*WORK REQUEST:* Scan the material below for "года", then return each line that contains it.
(EXERCISE INPUTS)
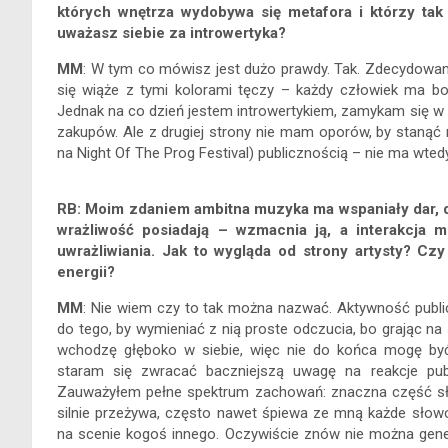
których wnętrza wydobywa się metafora i którzy ta
uważasz siebie za introwertyka?
MM
: W tym co mówisz jest dużo prawdy. Tak. Zdecydowani
się wiąże z tymi kolorami tęczy – każdy człowiek ma bo
Jednak na co dzień jestem introwertykiem, zamykam się w s
zakupów. Ale z drugiej strony nie mam oporów, by stanąć n
na Night Of The Prog Festival) publicznością – nie ma wted
RB: Moim zdaniem ambitna muzyka ma wspaniały dar, d
wrażliwość posiadają – wzmacnia ją, a interakcja 
uwrażliwiania. Jak to wygląda od strony artysty? Cz
energii?
MM
: Nie wiem czy to tak można nazwać. Aktywność publi
do tego, by wymieniać z nią proste odczucia, bo grając na
wchodzę głęboko w siebie, więc nie do końca mogę być
staram się zwracać baczniejszą uwagę na reakcje publi
Zauważyłem pełne spektrum zachowań: znaczna część słuc
silnie przeżywa, często nawet śpiewa ze mną każde słowo 
na scenie kogoś innego. Oczywiście znów nie można genera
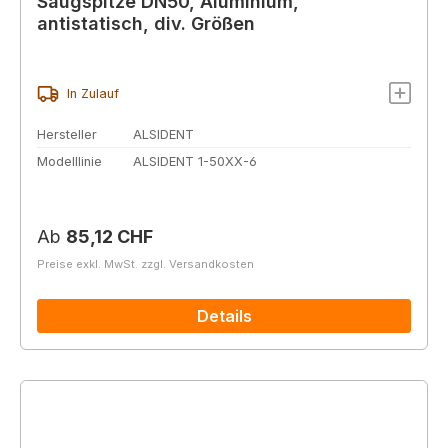
Saugspitze DN50, Aluminium,
antistatisch, div. Größen
In Zulauf
Hersteller
ALSIDENT
Modelllinie
ALSIDENT 1-50XX-6
Regulärer Preis:
Ab
85,12 CHF
Preise exkl. MwSt. zzgl. Versandkosten
Details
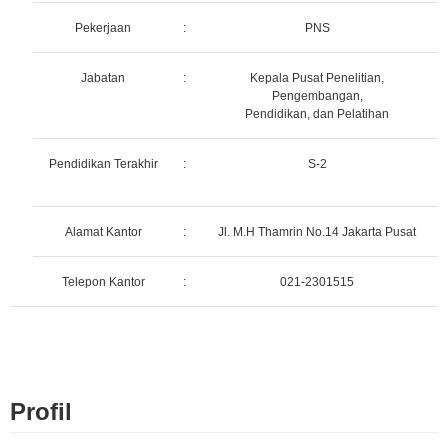
Pekerjaan
:
PNS
Jabatan
:
Kepala Pusat Penelitian,
Pengembangan,
Pendidikan, dan Pelatihan
Pendidikan Terakhir
:
S-2
Alamat Kantor
:
Jl. M.H Thamrin No.14 Jakarta Pusat
Telepon Kantor
:
021-2301515
Profil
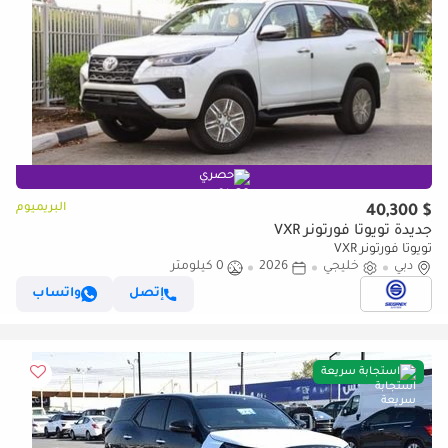
حصري
البريميوم
$ 40,300
جديدة تويوتا فورتونر VXR
تويوتا فورتونر VXR
دبي
خليجي
2026
0 كيلومتر
إتصل
واتساب
استجابة سريعة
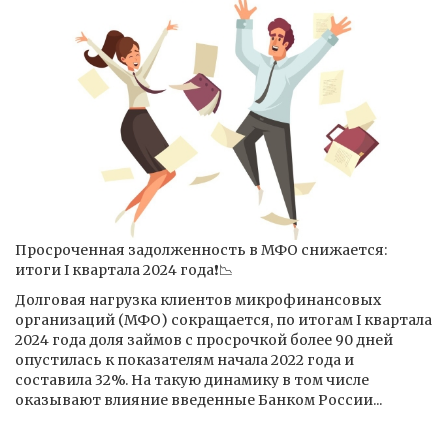
Просроченная задолженность в МФО снижается:
итоги I квартала 2024 года❗️📉
Долговая нагрузка клиентов микрофинансовых
организаций (МФО) сокращается, по итогам I квартала
2024 года доля займов с просрочкой более 90 дней
опустилась к показателям начала 2022 года и
составила 32%. На такую динамику в том числе
оказывают влияние введенные Банком России...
(End EXERCISE INPUTS)
*EXERCISE RESPONSE:*
итоги I квартала 2024 года❗️📉
2024 года доля займов с просрочкой более 90 дней
опустилась к показателям начала 2022 года и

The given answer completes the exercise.